The theming is currently not abstraced enough. I could see us moving to native CSS variables to define theme colors so a theme would only consist of a set of color variables. This would also mean removing IE 11 support.

@silverwind I think Jan 2020 we can remove IE11 support, as per https://en.wikipedia.org/wiki/Internet_Explorer_11 that's when it will reach EOL

"Don't give me hope"

https://support.microsoft.com/en-us/help/17454/lifecycle-faq-internet-explorer

Internet Explorer 11 will be supported until Windows 10 is EOL

@marcstreeter It's not the default browser anymore and it won't receive any update other than critical security issues.

It's quite simple: If IE is blocking us from shipping a feature, it's support is going to be dropped.

All good - just making sure the decision wasn't based on a false date.

Next steps for JS modernization should be:

@silverwind You may want to consider using modern JS on modern browsers. Here's an article about it: https://philipwalton.com/articles/using-native-javascript-modules-in-production-today/

@mrg0lden There's a lot to be done, but doing all these advanced optimizations can be a maintenance burden, especially in regard to webpack configs. Some sort of "batteries included" way of bundling frontend code that doesn't need much config would be ideal.

If you end up doing this, please use a toolkit with proper accessibility for its stock widgets, and don't make custom widgets unless you want to make them accessible.

@silverwind Have you ever had a chance to try parcel? It's purpose is to be exactly that, a zero-config js bundler, it already handles minification and also has a dev server with HMR.

I have worked with JS for the past couple of years and I'm more than happy to help if needed.

I did try parcel in the past but found it a bit lacking in terms of configurability and module ecosystem.

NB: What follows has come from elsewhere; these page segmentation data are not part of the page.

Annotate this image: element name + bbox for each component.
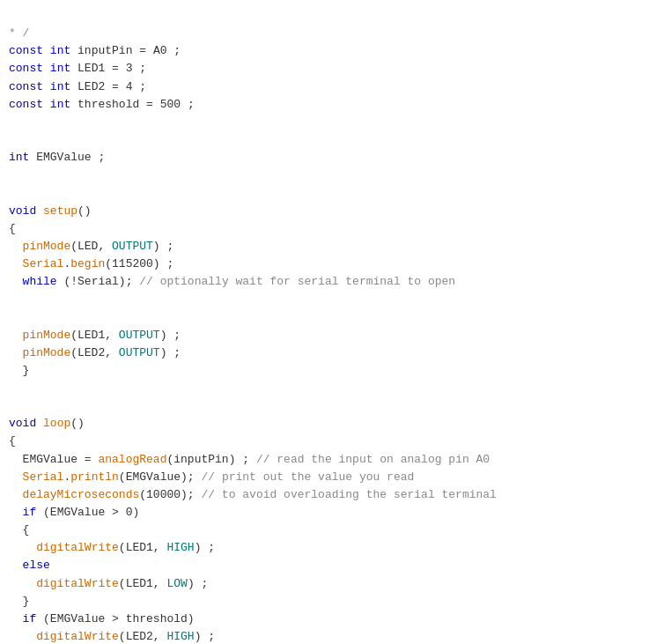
line-15: { (9, 434, 16, 448)
line-7: { (9, 222, 16, 235)
line-12: pinMode(LED2, OUTPUT) ; (9, 346, 181, 359)
line-1: const int inputPin = A0 ; (9, 44, 181, 57)
line-21: digitalWrite(LED1, HIGH) ; (9, 541, 215, 554)
line-14: void loop() (9, 417, 85, 430)
line-18: delayMicroseconds(10000); // to avoid ov… (9, 488, 497, 501)
line-13: } (9, 364, 29, 377)
line-comment-top: * / (9, 26, 29, 40)
line-6: void setup() (9, 204, 92, 218)
line-25: if (EMGValue > threshold) (9, 612, 195, 625)
line-24: } (9, 595, 29, 608)
line-4: const int threshold = 500 ; (9, 98, 195, 111)
line-17: Serial.println(EMGValue); // print out t… (9, 470, 414, 484)
line-19: if (EMGValue > 0) (9, 506, 139, 519)
line-26: digitalWrite(LED2, HIGH) ; (9, 630, 215, 643)
line-22: else (9, 559, 50, 572)
line-11: pinMode(LED1, OUTPUT) ; (9, 329, 181, 342)
line-20: { (9, 523, 29, 537)
line-9: Serial.begin(115200) ; (9, 257, 173, 270)
line-8: pinMode(LED, OUTPUT) ; (9, 240, 173, 253)
line-16: EMGValue = analogRead(inputPin) ; // rea… (9, 453, 490, 466)
line-10: while (!Serial); // optionally wait for … (9, 275, 455, 288)
line-23: digitalWrite(LED1, LOW) ; (9, 577, 208, 590)
line-2: const int LED1 = 3 ; (9, 62, 146, 75)
line-5: int EMGValue ; (9, 151, 105, 164)
code-editor: * / const int inputPin = A0 ; const int … (9, 7, 640, 644)
line-3: const int LED2 = 4 ; (9, 80, 146, 93)
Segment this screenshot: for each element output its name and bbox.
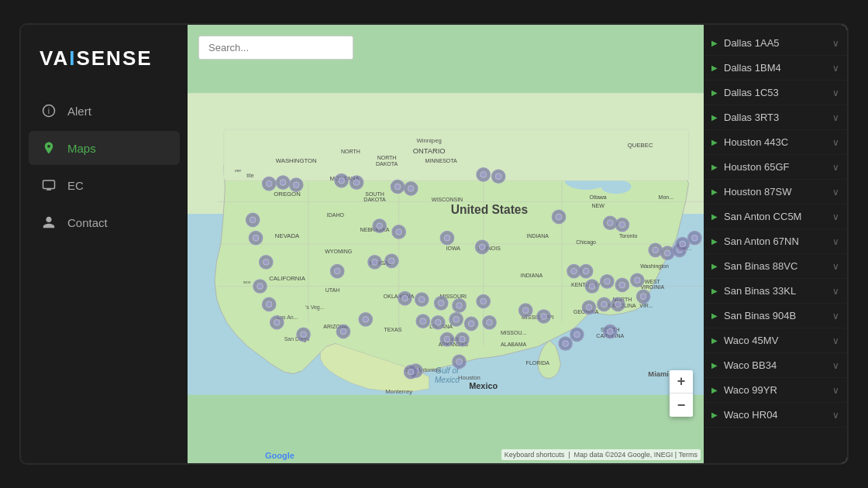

I guess webpack is still the golden standard when one needs flexibility, even thought it's configuration syntax sucks.

Actually vue-service-cli does make webpack configuration for Vue projects a lot easier

@lafriks I think such SPA tools assume HTML is served via webpack which is not the case for us currently. We may be able to serve just index.html via webpack but it will not be easy.

Let's do it step by step. We can start from a simpler page.

@silverwind no, it will generate index.html but you can easily serve that from golang

Yeah, I guess we could attempt moving index.html to webpack eventually so we could use one of the existing webpack config templates. It' doesn't strictly have to be the vue one because last I checked our vue usage was very minimal so it could easily be converted to something else if we desire.

I think Gitea should not be a SPA, but MPA.

vote for MPA:

  • less resources needed on client side

EDIT: somebody can still write SPA with html+css+js by using the gitea API endpoints as backend ...

Yeah, we're already too heavily invested in server-side rendering, so I think a full conversation to SPA is almost certainly out of question.

I think it would be interesting if Gitea adopted a horizontal layout, similar to what Azure Repos uses. This layout is much more elegant and efficient imho, and uses screen real estate in a more intelligent way. Here are some screenshots to illustrate what I mean:

1

like every other UI does it because it also works on smaller devices and scrolling down is OK.
Even GitHub starts to use 100% of the screen e.g. new notifications (or checks / file changes in a PR)
image

I like the curent stile - but this is only my opinion

I do not always like the view under "Changed files". From time to time I have pull requests where 20 files and more have been modified - which is not always avoidable (Migration PHP 5.6 -> 7.3).

The problem is that the browser needs a lot of time to show the changes. The Pull Request page loads fast. Only the syntax highlighting eats up a lot of time.

Here a view similar to Gitlab is recommended.